Look through the entries for the string "Reply" and copy every line where it shows up.
*** Records Section Begins ***
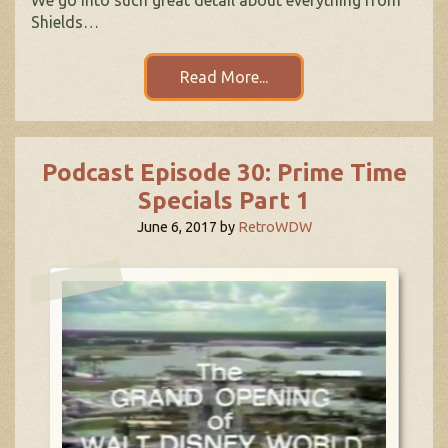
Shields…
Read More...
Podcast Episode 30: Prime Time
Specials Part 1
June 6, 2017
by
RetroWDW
*** Records Section Ends ***
*** Records Section Begins ***
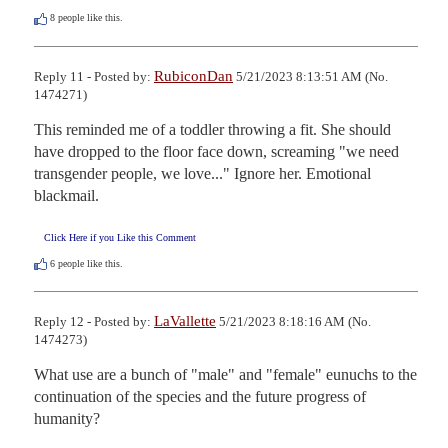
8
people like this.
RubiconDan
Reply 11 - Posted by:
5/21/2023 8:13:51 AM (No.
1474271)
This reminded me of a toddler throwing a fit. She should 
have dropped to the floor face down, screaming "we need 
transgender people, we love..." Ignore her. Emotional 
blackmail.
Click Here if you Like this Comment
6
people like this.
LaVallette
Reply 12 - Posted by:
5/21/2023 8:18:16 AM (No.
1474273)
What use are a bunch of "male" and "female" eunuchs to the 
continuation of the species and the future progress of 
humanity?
*** Records Section Ends ***
* Answer box *
Reply 11 - Posted by:
Reply 12 - Posted by:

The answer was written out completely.